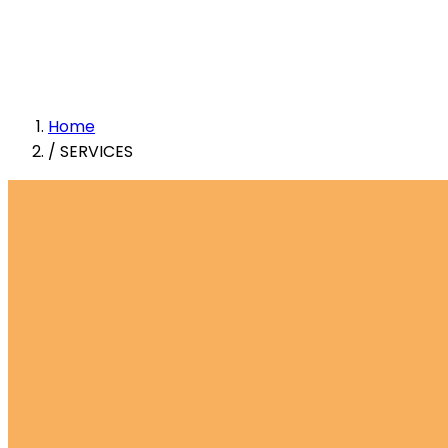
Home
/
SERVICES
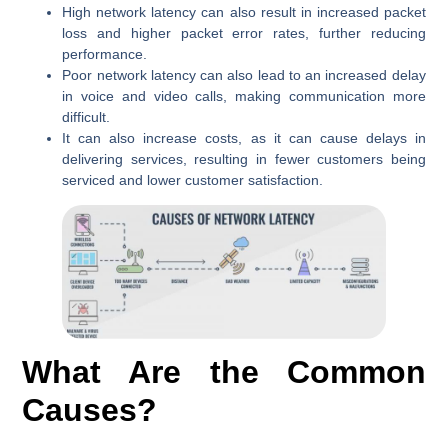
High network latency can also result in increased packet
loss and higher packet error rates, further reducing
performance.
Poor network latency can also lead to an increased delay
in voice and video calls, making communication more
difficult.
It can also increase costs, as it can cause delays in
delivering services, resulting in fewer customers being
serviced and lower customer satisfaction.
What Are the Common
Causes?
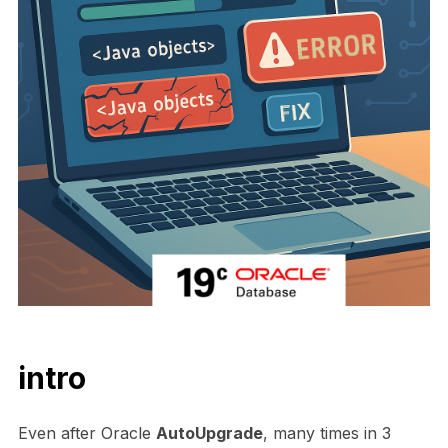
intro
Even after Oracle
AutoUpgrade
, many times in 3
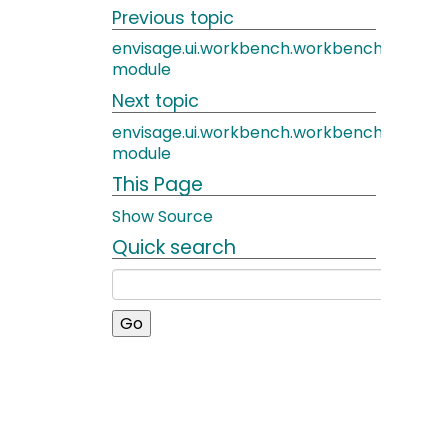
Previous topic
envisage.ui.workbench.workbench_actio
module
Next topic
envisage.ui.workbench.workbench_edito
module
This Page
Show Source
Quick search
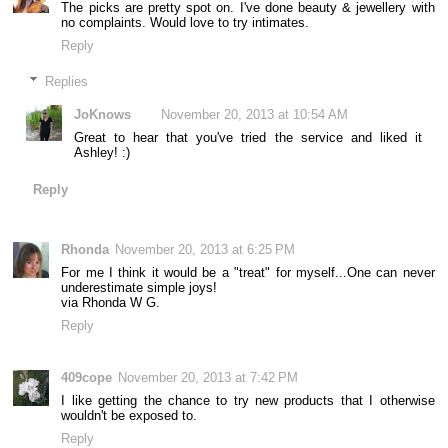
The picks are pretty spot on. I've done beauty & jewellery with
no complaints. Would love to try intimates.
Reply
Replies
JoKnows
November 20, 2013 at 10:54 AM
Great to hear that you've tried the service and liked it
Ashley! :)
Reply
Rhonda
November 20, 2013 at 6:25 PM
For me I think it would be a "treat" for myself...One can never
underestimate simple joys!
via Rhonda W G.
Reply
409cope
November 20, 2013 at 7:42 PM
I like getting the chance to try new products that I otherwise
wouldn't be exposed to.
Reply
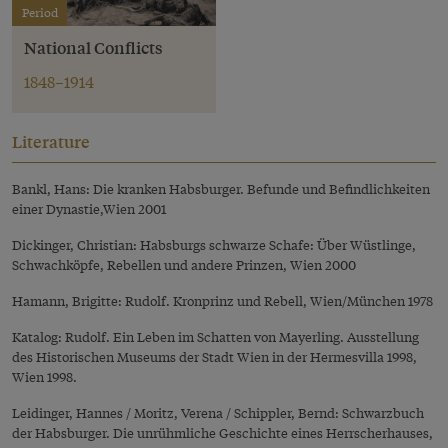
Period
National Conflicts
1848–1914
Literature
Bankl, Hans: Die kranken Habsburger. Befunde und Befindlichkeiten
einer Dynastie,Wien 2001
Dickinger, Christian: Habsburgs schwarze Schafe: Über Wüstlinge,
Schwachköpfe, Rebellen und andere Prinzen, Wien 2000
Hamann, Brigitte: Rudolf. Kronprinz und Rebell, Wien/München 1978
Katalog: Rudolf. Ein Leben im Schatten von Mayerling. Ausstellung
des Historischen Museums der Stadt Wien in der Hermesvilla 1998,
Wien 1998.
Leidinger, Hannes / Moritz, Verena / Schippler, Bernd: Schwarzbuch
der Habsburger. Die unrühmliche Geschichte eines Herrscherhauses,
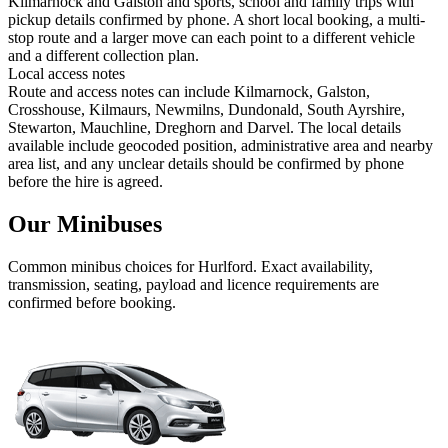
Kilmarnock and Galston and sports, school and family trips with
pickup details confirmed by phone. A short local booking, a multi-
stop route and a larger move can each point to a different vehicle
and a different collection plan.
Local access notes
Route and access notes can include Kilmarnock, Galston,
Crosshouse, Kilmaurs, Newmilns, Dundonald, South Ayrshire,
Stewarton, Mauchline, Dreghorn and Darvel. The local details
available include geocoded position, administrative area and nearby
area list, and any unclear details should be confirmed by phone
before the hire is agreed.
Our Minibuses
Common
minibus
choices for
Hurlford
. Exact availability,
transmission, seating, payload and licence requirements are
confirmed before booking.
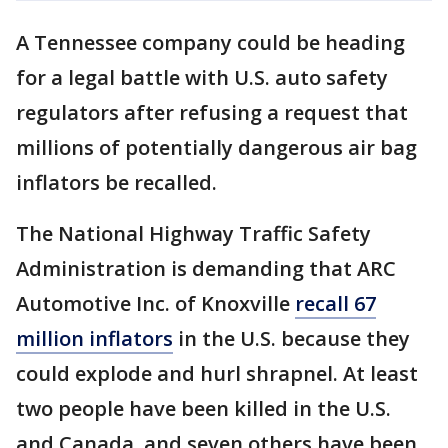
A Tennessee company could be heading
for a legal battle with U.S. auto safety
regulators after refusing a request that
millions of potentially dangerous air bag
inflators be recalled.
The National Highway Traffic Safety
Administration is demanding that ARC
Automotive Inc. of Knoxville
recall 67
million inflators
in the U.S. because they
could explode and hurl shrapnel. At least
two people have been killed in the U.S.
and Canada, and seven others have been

++++++

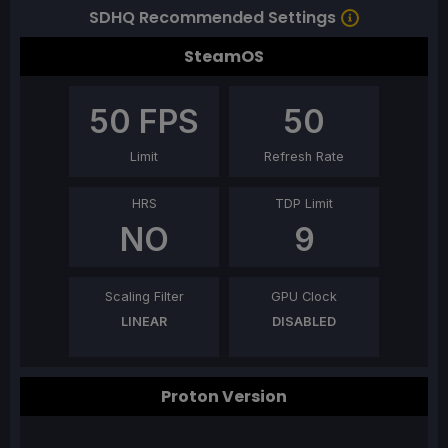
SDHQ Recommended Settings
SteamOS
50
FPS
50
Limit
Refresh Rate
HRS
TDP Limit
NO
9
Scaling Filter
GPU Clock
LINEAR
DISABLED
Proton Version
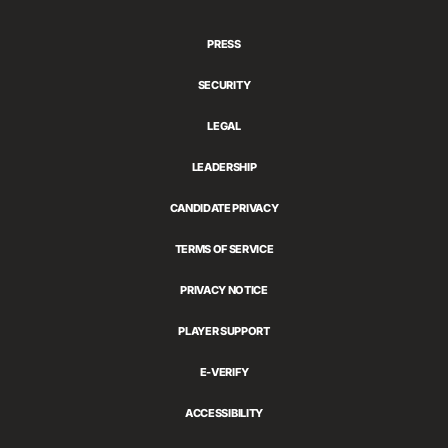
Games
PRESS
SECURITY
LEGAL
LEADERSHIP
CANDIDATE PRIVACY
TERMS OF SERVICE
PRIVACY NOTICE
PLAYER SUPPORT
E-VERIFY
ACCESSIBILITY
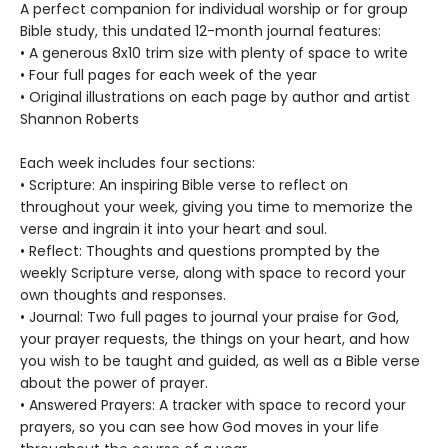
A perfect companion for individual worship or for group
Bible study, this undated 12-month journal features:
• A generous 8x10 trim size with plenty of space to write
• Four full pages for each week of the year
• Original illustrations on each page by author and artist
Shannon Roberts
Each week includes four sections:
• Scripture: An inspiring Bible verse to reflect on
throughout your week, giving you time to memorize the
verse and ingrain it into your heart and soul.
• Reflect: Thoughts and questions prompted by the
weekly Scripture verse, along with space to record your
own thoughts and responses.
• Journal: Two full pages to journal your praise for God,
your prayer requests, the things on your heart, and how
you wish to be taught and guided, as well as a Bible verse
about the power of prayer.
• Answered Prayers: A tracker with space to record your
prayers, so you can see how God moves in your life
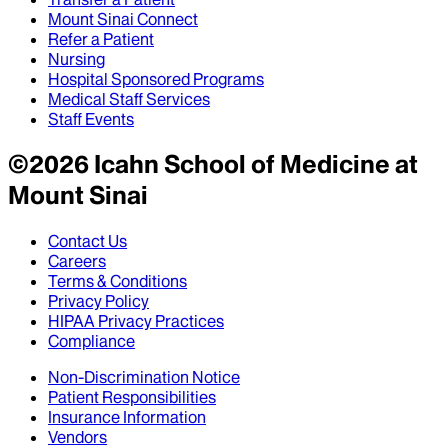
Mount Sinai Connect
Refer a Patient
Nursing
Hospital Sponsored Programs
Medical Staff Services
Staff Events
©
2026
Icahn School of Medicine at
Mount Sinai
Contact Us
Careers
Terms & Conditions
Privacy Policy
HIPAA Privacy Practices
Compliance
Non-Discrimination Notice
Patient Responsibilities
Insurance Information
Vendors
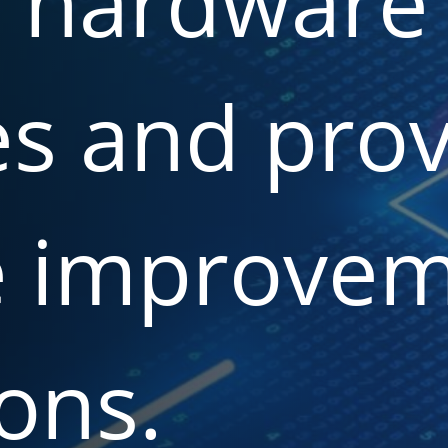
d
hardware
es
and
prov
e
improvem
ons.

++++++

WORK TO COMPLETE> State the number of lines in the material above that hold the word "Wien", adding nothing else.

SOLUTION BELOW> 5